Visits to Paris can inspire many things. For me the inspiration was to suck up the atmosphere, the centuries of creativity and a fair amount of restorative red wine. I was there for a few days to recharge my creative batteries before starting work on some new ranges of greeting cards.
I’m not much of a tourist and would usually prefer to wander around the city or sit in a cafe rather than climb the towers or castles. I didn’t visit The Louvre to join the millions who want a glimpse of the Mona Lisa. I couldn’t face the queues. I did instead visit a fascinating alternative collection that aims to provide plenty of fun and colour.
The Musee des Arts Forain, (the museum of fairground art), is a privately-owned collection that is open to the public, if you buy a ticket in advance. Once inside you will see amusement rides, organs, carousel horses and unusual objects dating from 1850 to 1950.

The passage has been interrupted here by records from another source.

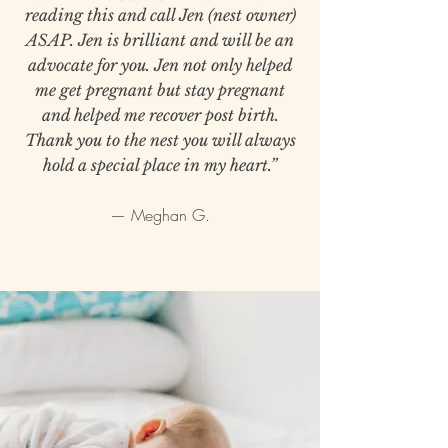
reading this and call Jen (nest owner)
ASAP. Jen is brilliant and will be an
advocate for you. Jen not only helped
me get pregnant but stay pregnant
and helped me recover post birth.
Thank you to the nest you will always
hold a special place in my heart.”
— Meghan G.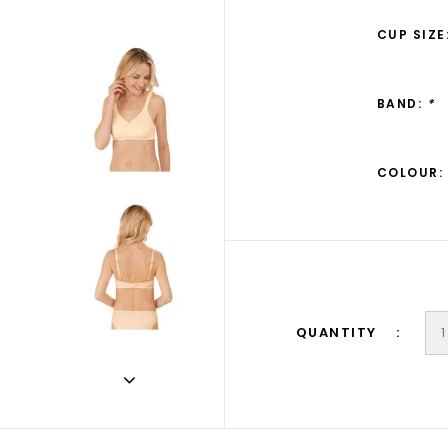
CUP SIZE
BAND:
*
COLOUR:
QUANTITY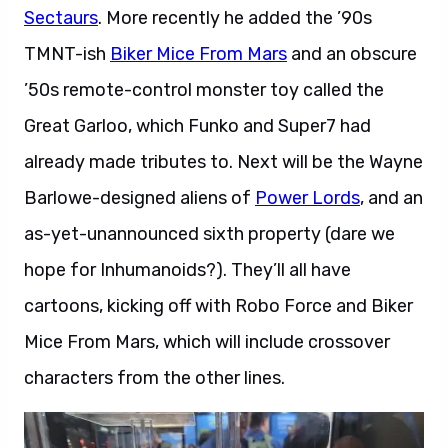
Sectaurs
. More recently he added the ’90s
TMNT-ish
Biker Mice From Mars
and an obscure
’50s remote-control monster toy called the
Great Garloo, which Funko and Super7 had
already made tributes to. Next will be the Wayne
Barlowe-designed aliens of
Power Lords
, and an
as-yet-unannounced sixth property (dare we
hope for Inhumanoids?). They’ll all have
cartoons, kicking off with Robo Force and Biker
Mice From Mars, which will include crossover
characters from the other lines.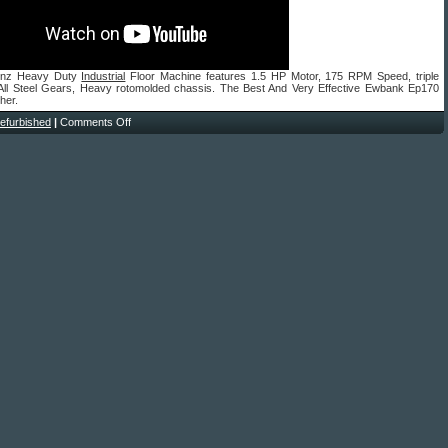
enz Heavy Duty
Industrial
Floor Machine features 1.5 HP Motor, 175 RPM Speed, triple
 All Steel Gears, Heavy rotomolded chassis. The Best And Very Effective Ewbank Ep170
her.
refurbished
|
Comments Off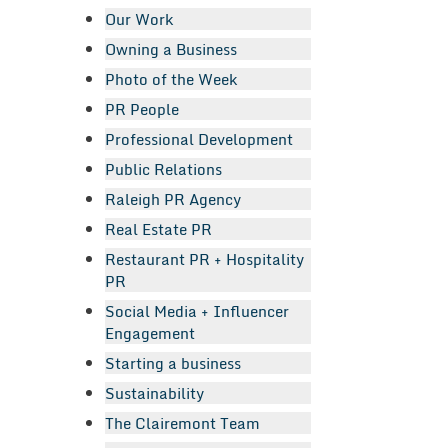
Our Work
Owning a Business
Photo of the Week
PR People
Professional Development
Public Relations
Raleigh PR Agency
Real Estate PR
Restaurant PR + Hospitality
PR
Social Media + Influencer
Engagement
Starting a business
Sustainability
The Clairemont Team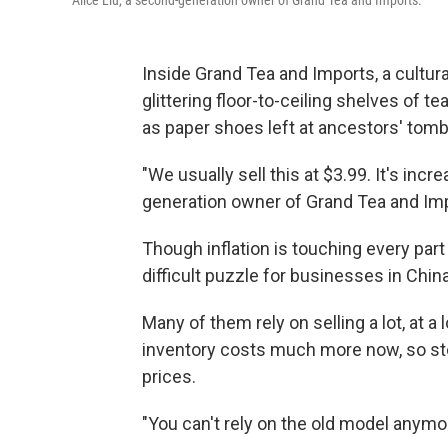
Alice Liu, a second-generation owner of Grand Tea and Imports.
Inside Grand Tea and Imports, a cultura
glittering floor-to-ceiling shelves of 
as paper shoes left at ancestors' tomb
"We usually sell this at $3.99. It's incr
generation owner of Grand Tea and Im
Though inflation is touching every part
difficult puzzle for businesses in Chin
Many of them rely on selling a lot, at a
inventory costs much more now, so sto
prices.
"You can't rely on the old model anymor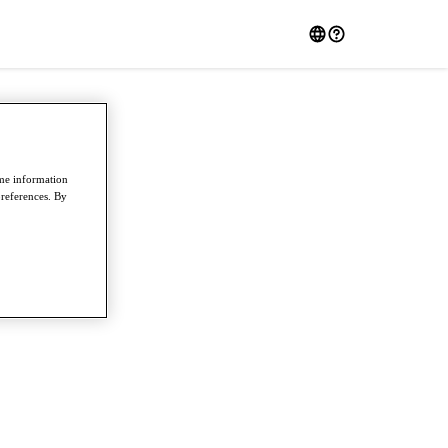
ome information
preferences. By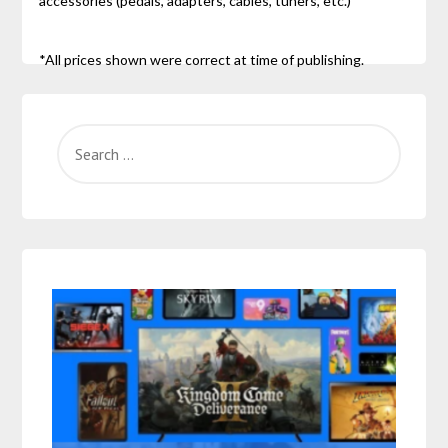
accessories (pedals, adapters, cables, tuners, etc.)
*All prices shown were correct at time of publishing.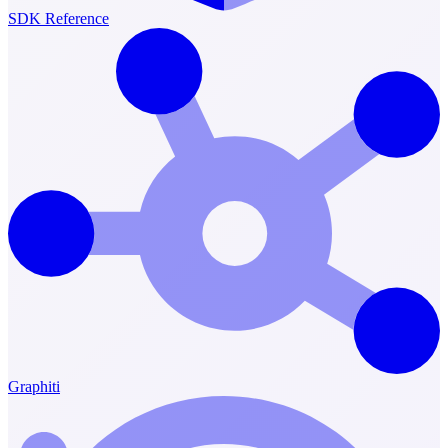
SDK Reference
Graphiti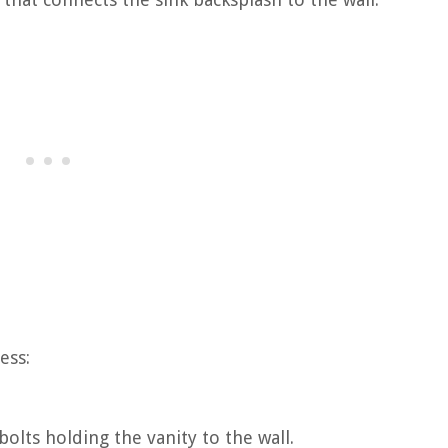
ess:
olts holding the vanity to the wall.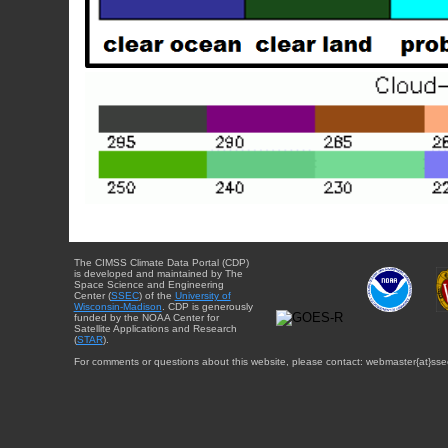
The CIMSS Climate Data Portal (CDP)
is developed and maintained by The
Space Science and Engineering
Center (
SSEC
) of the
University of
Wisconsin-Madison
. CDP is generously
funded by the NOAA Center for
Satellite Applications and Research
(
STAR
).
For comments or questions about this website, please contact: webmaster{at}sse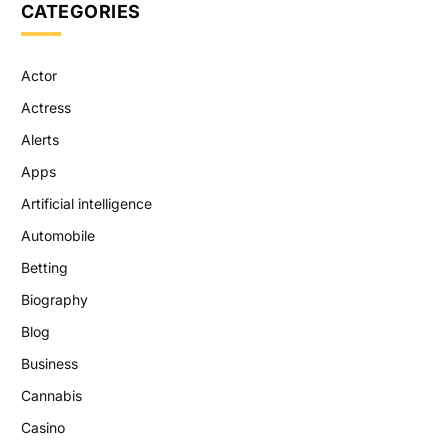
CATEGORIES
Actor
Actress
Alerts
Apps
Artificial intelligence
Automobile
Betting
Biography
Blog
Business
Cannabis
Casino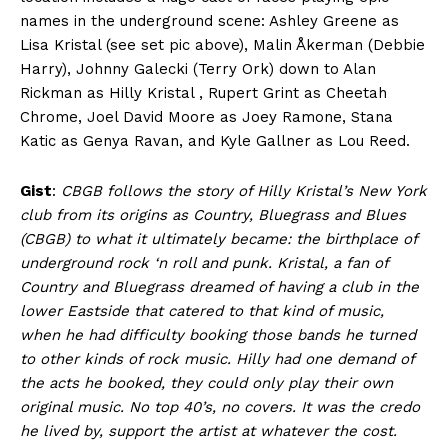
names in the underground scene: Ashley Greene as
Lisa Kristal (see set pic above), Malin Åkerman (Debbie
Harry), Johnny Galecki (Terry Ork) down to Alan
Rickman as Hilly Kristal , Rupert Grint as Cheetah
Chrome, Joel David Moore as Joey Ramone, Stana
Katic as Genya Ravan, and Kyle Gallner as Lou Reed.
Gist
:
CBGB follows the story of Hilly Kristal’s New York
club from its origins as Country, Bluegrass and Blues
(CBGB) to what it ultimately became: the birthplace of
underground rock ‘n roll and punk. Kristal, a fan of
Country and Bluegrass dreamed of having a club in the
lower Eastside that catered to that kind of music,
when he had difficulty booking those bands he turned
to other kinds of rock music. Hilly had one demand of
the acts he booked, they could only play their own
original music. No top 40’s, no covers. It was the credo
he lived by, support the artist at whatever the cost.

The highlights for me were the ‘Manege de Velocipedes’, a merry-go-round powered entirely by manual pedalling built in 1890, and still in full working order. It goes very fast and provides a comprehensive aerobic work-out. And a game where balls-put-in-holes make Parisian waiters race while holding a tray of wine and glasses.
There’s no stuffy atmosphere and you can ride most of the attractions and play the vintage games. The guided tour and commentary are in French but even though I understood only about a third of what was said it didn’t stop me having fun.
Another memorable trip was to ‘Les Catacombs’, which involves descending deep below ground level to sample a little of the estimated 170 miles of tunnels and caves that lay under the city. (They were essentially quarries that supplied a lot of the stone used to build Paris).
The most notorious section of the tour is ‘The Empire of the Dead’, a section of the tunnels lined with the bones of millions of former Parisians, transported here from overcrowded cemeteries in the 1700s.
There’s no individuality here, all the bones, stacked into large blocks that extend to the ceiling, are anonymous. Some are neatly stacked while others are arranged into patterns or shapes. Even deep beneath Paris there’s beauty and art of a type here.
This is certainly the capitol’s most macabre sight and not a trip for the frail or anyone with breathing or heart problems; there are a lot of steps, some tight spaces and a whole lot of dead people.
And as nothing says Paris like the Eiffel Tower, I couldn’t resist taking a short film of the light show that currently decorates it for a few minutes at the top of each hour when the sun has set. Vive La France.